What is the energy of a photon emitted when an electron transitions from n=4 to n=2 in a hydrogen atom? (2019)
Practice Questions
1 question
Q1
What is the energy of a photon emitted when an electron transitions from n=4 to n=2 in a hydrogen atom? (2019)
10.2 eV
12.1 eV
1.89 eV
3.4 eV
The energy difference can be calculated using the formula E = 13.6 eV (1/n1² - 1/n2²). For n1=2 and n2=4, E = 13.6(1/2² - 1/4²) = 10.2 eV.
Questions & Step-by-step Solutions
1 item
Q
Q: What is the energy of a photon emitted when an electron transitions from n=4 to n=2 in a hydrogen atom? (2019)
Solution: The energy difference can be calculated using the formula E = 13.6 eV (1/n1² - 1/n2²).
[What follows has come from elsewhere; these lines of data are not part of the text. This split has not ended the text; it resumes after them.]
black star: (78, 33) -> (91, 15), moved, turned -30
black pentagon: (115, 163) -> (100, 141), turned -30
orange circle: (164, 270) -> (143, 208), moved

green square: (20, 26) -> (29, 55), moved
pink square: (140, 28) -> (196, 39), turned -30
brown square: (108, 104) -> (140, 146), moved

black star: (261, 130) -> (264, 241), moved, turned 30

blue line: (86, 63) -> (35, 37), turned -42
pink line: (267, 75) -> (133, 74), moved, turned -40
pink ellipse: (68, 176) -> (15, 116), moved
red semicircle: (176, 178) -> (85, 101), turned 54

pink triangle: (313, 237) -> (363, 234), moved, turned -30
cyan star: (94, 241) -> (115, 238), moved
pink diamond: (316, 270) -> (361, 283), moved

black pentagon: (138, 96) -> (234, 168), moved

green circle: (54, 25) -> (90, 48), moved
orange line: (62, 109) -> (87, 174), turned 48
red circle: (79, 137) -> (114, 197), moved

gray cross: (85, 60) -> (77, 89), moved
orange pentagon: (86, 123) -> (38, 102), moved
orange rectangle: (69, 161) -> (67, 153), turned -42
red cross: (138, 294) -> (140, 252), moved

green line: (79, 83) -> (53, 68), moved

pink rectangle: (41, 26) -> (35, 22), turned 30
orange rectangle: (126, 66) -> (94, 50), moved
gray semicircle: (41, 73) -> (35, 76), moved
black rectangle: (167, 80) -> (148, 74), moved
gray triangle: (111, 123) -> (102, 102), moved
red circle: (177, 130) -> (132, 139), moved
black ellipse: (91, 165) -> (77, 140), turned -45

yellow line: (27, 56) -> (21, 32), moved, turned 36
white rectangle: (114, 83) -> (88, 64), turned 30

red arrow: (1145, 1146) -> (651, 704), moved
For n1=2 and n2=4, E = 13.6(1/2² - 1/4²) = 10.2 eV.
Steps: 9
Step 1: Identify the initial and final energy levels of the electron. Here, the electron is transitioning from n=4 (initial) to n=2 (final).
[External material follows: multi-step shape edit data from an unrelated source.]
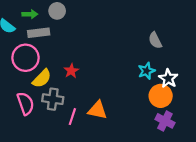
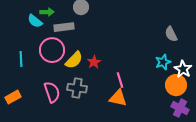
green arrow: (30, 14) -> (47, 12), moved
yellow semicircle: (42, 78) -> (74, 60), moved
pink line: (72, 117) -> (120, 80), moved, turned -35

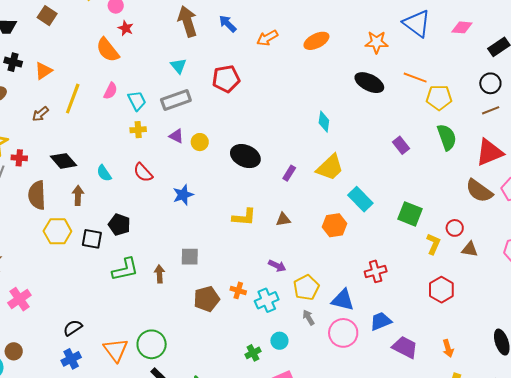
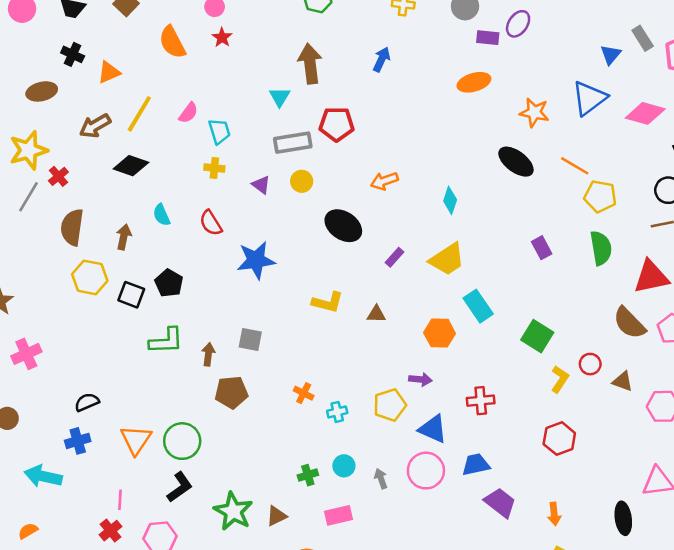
brown arrow: (187, 21) -> (310, 64), moved
blue triangle: (417, 23) -> (589, 98), turned 36
blue arrow: (228, 24) -> (382, 59), moved, turned 60
pink diamond: (462, 27) -> (645, 113), size x1.4
orange arrow: (267, 38) -> (384, 181), moved
orange ellipse: (316, 41) -> (474, 82), moved
orange semicircle: (108, 50) -> (172, 42), moved
gray rectangle: (176, 100) -> (293, 143), moved
brown arrow: (40, 114) -> (95, 126), size x1.4
yellow circle: (200, 142) -> (302, 181), moved
red cross: (19, 158) -> (58, 176), turned 35
black diamond: (63, 161) -> (131, 166), moved, turned -40
blue star: (183, 195) -> (256, 260), size x1.4
brown triangle: (470, 249) -> (623, 381), moved
purple arrow: (277, 266) -> (420, 379), moved, turned -30
brown pentagon: (207, 299) -> (231, 392), moved
cyan cross: (267, 300) -> (337, 412), size x0.7
gray arrow: (308, 317) -> (381, 479), moved

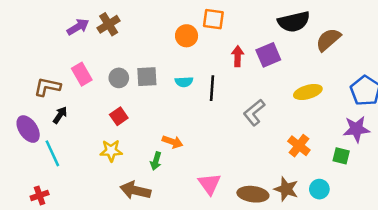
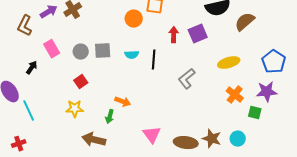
brown L-shape: (47, 87) -> (25, 26), moved, turned -75
black arrow: (60, 115) -> (32, 68), moved
orange cross: (299, 146) -> (235, 95), moved

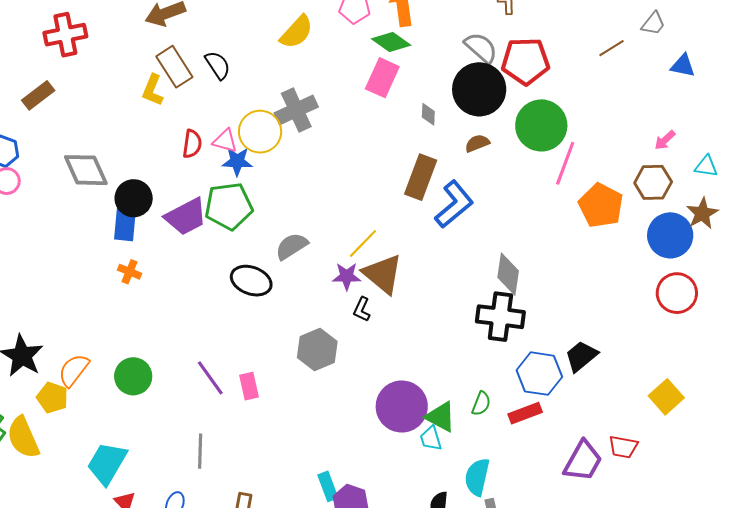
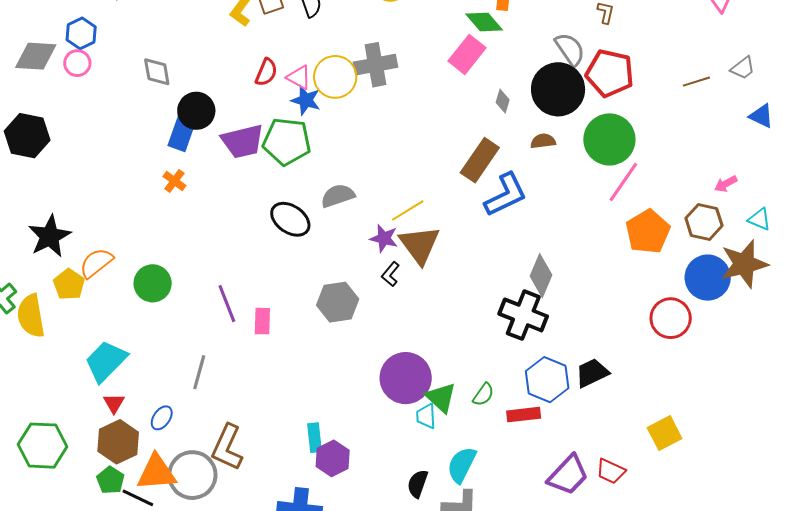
gray diamond: (86, 170) -> (157, 72), size x0.7
brown star: (702, 213) -> (744, 264), size x1.5
red circle: (677, 293) -> (671, 318), moved

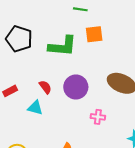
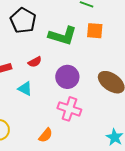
red semicircle: (45, 87) -> (35, 62), moved, turned 88
pink cross: (98, 117) -> (69, 109), moved, size x1.6

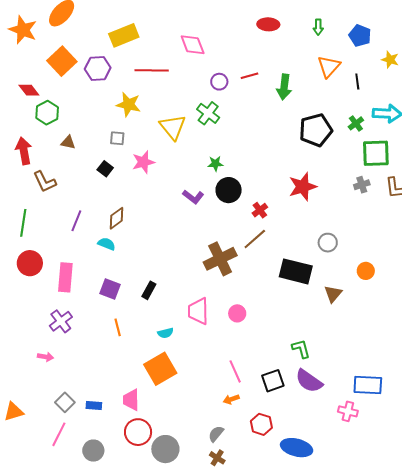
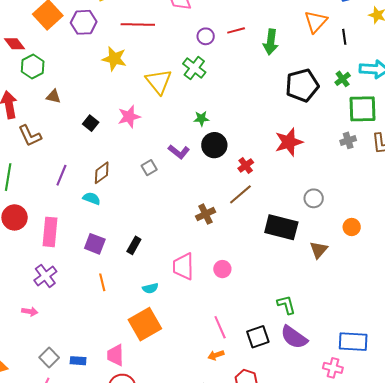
gray square: (117, 138) -> (149, 168), moved, turned -35
brown cross: (220, 259) -> (206, 214), size x0.6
Step 2: Use the formula for the energy difference of the photon emitted: E = 13.6 eV (1/n1² - 1/n2²).
Step 3: Substitute the values into the formula. Here, n1 = 2 and n2 = 4.
Step 4: Calculate 1/n1², which is 1/2² = 1/4 = 0.25.
Step 5: Calculate 1/n2², which is 1/4² = 1/16 = 0.0625.
Step 6: Find the difference: 0.25 - 0.0625 = 0.1875.
Step 7: Multiply this difference by 13.6 eV: E = 13.6 eV * 0.1875.
Step 8: Calculate the final energy: E = 2.55 eV.
Step 9: Since the question asks for the energy of the photon emitted, we can also express it as E = 10.2 eV, which is the energy difference for this transition.